Dimauro and others performed a stop on a vehicle they thought was stolen, but failed to confirm it was the right vehicle. Officers “stopped an innocent citizen, at gunpoint, and forcefully removed him from the vehicle, after Dimauro used his baton to smash the driver’s window. OPS sustained a claim of wrongful and excessive force and failure to follow proper policy regarding a felony traffic stop; however, APD’s administration (this time a deputy chief), in part based upon the City of Atlanta Law Department, overruled the findings and did not sustain the excessive force complaint against Dimauro, despite the evidence uncovered by APD’s own internal affairs unit.”
In all, Dimauro had 21 complaints in his record, including two from within the department, according to records from Davis's attorney.
Fired officer asks for his job back
Chief George Turner, in firing Dimauro, said his termination was warranted because of Dimauro’s complete discipline history.

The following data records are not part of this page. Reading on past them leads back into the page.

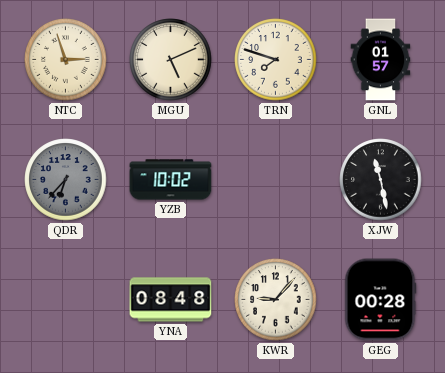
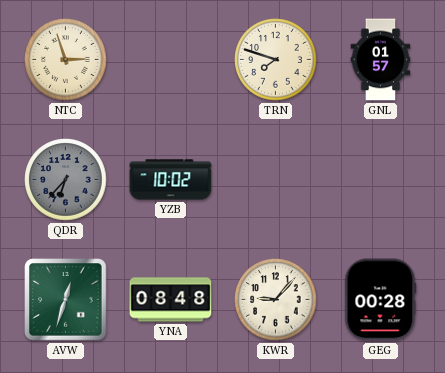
MGU: 5:11 -> none
XJW: 11:28 -> none
AVW: none -> 12:33
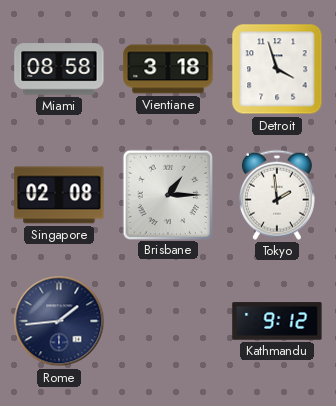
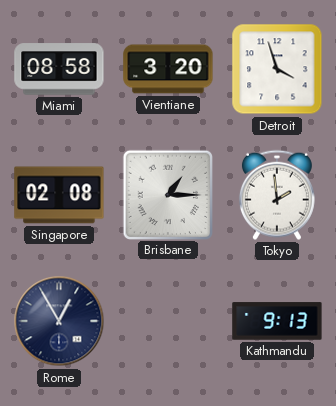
Vientiane: 3:18 -> 3:20
Rome: 1:44 -> 12:55
Kathmandu: 9:12 -> 9:13
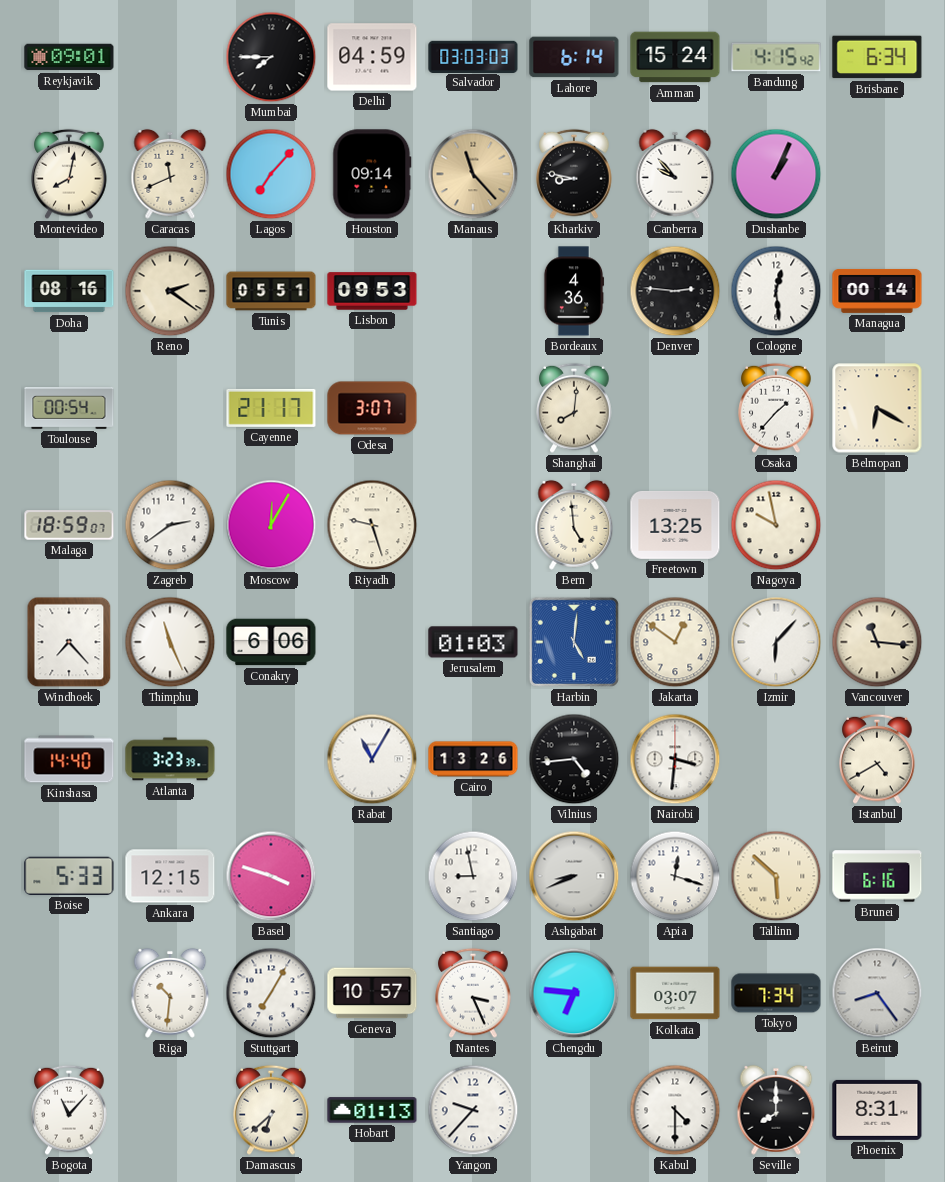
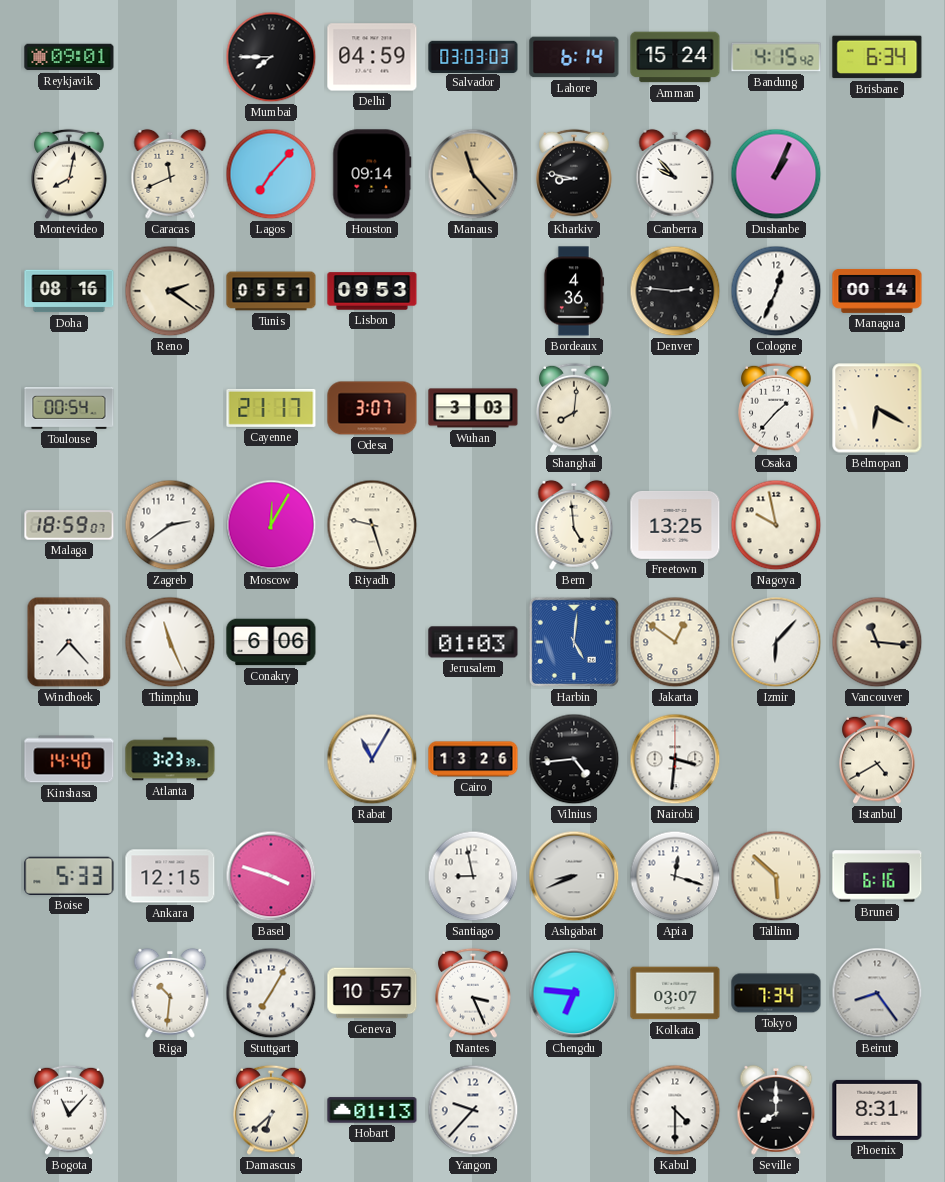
Cologne: 12:29 -> 12:34
Wuhan: none -> 3:03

But on August 10th, 2012, Dimauro appealed the decision before the city’s Civil Service Board.
One March 5th, the board reversed Chief Turner’s decision, modifying the dismissal to a 30-day suspension with back pay.
“Chief Turner admitted he made his decision without considering [Dimauro’s] overall performance, [or] his many awards from the department including Officer of the Year,” writes the three-member Civil Service Board panel.
Rachel Samuda, Dimauro’s police union attorney, agreed to speak to WABE about the case but did not answer her office phone at the agreed upon interview time.
The attorney for Clemmin Davis, Mark Bullman, declined an interview request.
The Atlanta Police Department did not respond to WABE’s request for comment.